Berita terbaru dari Amerika Serikat dan tips yang mengantarkan informasi relevan untuk para pelajar internasional yang tengah atau akan menempuh perjalanan studi di luar negeri
AS Kembali Membuka Janji Temu Wawancara Visa Pelajar dengan Aturan Penyaringan Lebih Ketat
Pemerintah Amerika Serikat secara resmi telah mengakhiri penghentian sementara penjadwalan wawancara visa pelajar, khususnya untuk visa kategori F, M, dan J. Kedutaan dan konsulat AS di berbagai negara kini mulai menerima penunjukan kembali secara bertahap, meskipun ketersediaan masih terbatas di sejumlah lokasi.
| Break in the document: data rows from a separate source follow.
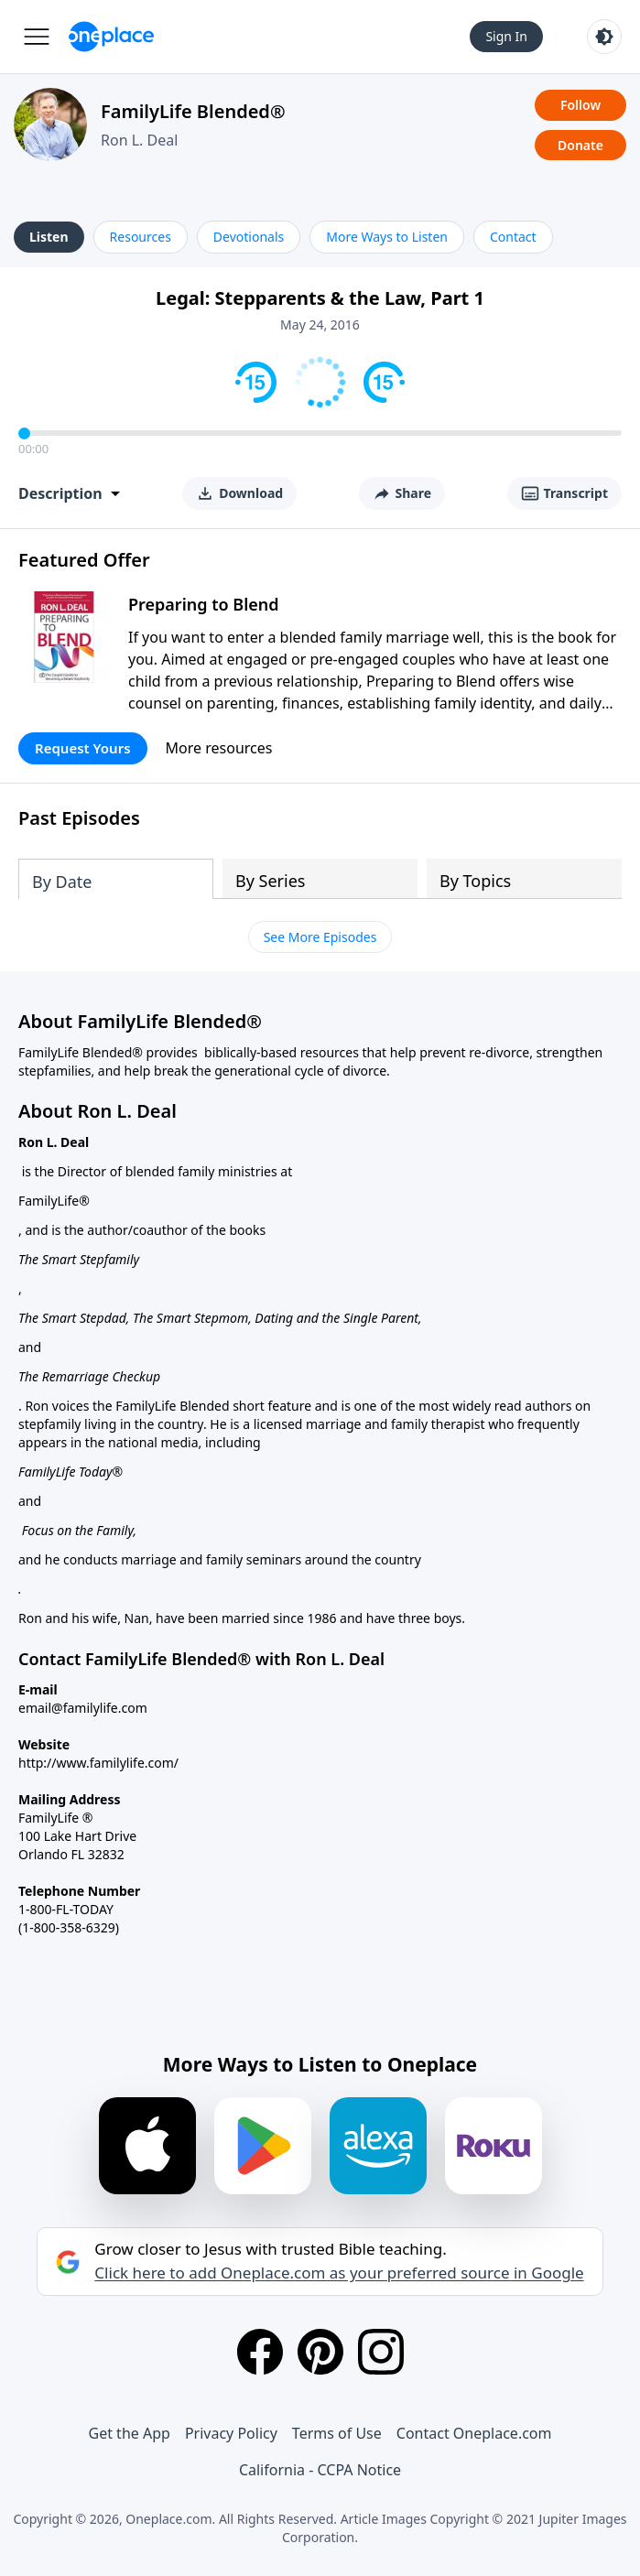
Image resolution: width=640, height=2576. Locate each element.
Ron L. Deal (139, 140)
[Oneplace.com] (111, 36)
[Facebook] (260, 2352)
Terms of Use (337, 2433)
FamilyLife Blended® (193, 111)
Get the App (129, 2433)
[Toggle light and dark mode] (604, 36)
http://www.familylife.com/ (98, 1762)
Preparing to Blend (203, 604)
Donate (580, 145)
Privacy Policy (231, 2433)
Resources (140, 236)
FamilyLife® (54, 1200)
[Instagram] (381, 2352)
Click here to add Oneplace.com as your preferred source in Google (338, 2273)
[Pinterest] (320, 2352)
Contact (513, 236)
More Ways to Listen (387, 236)
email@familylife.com (82, 1707)
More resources (219, 748)
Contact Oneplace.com (474, 2433)
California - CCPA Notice (320, 2470)
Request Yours (83, 748)
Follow (580, 105)
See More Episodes (320, 937)
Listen (49, 236)
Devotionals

Bersamaan dengan pembukaan kembali ini, AS menerapkan prosedur penyaringan media sosial yang lebih ketat. Petugas konsuler kini diminta untuk menelusuri jejak digital pemohon, mencari tanda-tanda yang dapat dianggap sebagai:
Permusuhan terhadap warga negara AS
Penolakan terhadap nilai-nilai, institusi, atau budaya Amerika
Aktivitas yang bertentangan dengan prinsip dasar negara
Informasi yang ditemukan akan dipertimbangkan secara kontekstual dan tidak serta-merta menyebabkan penolakan visa.
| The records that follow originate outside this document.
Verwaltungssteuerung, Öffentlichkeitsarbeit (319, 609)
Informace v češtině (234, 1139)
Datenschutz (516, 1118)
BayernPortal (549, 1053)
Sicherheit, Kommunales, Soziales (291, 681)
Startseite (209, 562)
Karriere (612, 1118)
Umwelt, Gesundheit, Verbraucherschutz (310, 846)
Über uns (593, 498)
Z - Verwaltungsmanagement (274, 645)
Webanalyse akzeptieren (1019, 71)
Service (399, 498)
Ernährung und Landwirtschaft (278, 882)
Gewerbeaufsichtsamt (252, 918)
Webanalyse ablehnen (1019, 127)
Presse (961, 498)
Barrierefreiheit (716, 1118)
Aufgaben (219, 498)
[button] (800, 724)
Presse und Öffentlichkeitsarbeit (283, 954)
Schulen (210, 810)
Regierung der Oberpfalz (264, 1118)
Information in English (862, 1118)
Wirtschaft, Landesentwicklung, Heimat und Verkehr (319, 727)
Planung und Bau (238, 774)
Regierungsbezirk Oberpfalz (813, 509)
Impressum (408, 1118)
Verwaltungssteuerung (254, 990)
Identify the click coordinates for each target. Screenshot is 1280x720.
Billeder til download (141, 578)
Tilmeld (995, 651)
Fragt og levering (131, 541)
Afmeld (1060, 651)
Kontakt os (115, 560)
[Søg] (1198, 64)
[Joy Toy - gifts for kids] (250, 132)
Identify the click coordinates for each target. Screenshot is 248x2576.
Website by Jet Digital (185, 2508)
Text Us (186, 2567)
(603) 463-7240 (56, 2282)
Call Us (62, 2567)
Dalam fase awal pembukaan kembali, kedutaan dan konsulat akan memprioritaskan:
Pemohon visa J-1 untuk profesi medis (dokter)
Pelamar dari institusi yang memiliki kurang dari 15% populasi mahasiswa internasional
Ketersediaan janji temu akan meningkat seiring waktu, sejalan dengan kapasitas operasional masing-masing pos diplomatik.
Meskipun persyaratan menjadi lebih ketat, Amerika Serikat tetap membuka peluang studi bagi pelajar internasional. Pelamar disarankan untuk:
Menjaga rekam jejak digital yang profesional dan tidak menyinggung pihak mana pun
Menyusun dokumen aplikasi dengan lengkap dan akurat
Mengawasi ketersediaan janji temu visa di kedutaan atau konsulat terdekat
Informasi lebih lanjut mengenai proses visa pelajar ke AS tersedia di Hotcourses Indonesia, termasuk panduan langkah demi langkah, dokumen yang dibutuhkan, dan strategi mempersiapkan wawancara visa.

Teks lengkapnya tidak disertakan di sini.